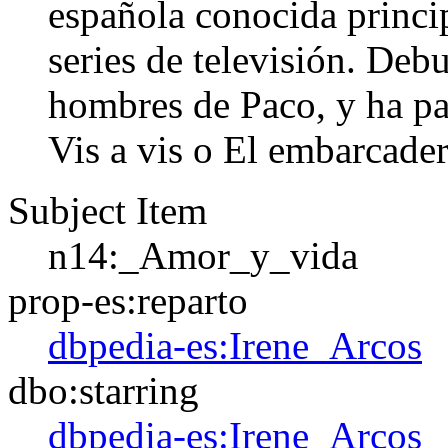
española conocida princi
series de televisión. Deb
hombres de Paco, y ha pa
Vis a vis o El embarcadero
Subject Item
n14:_Amor_y_vida
prop-es:reparto
dbpedia-es:Irene_Arcos
dbo:starring
dbpedia-es:Irene_Arcos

## REQUIRED ACTION
Repeat the listing exactly, minus its pictures.

## WRITTEN SOLUTION
española conocida princi
series de televisión. Deb
hombres de Paco, y ha pa
Vis a vis o El embarcadero
Subject Item
n14:_Amor_y_vida
prop-es:reparto
dbpedia-es:Irene_Arcos
dbo:starring
dbpedia-es:Irene_Arcos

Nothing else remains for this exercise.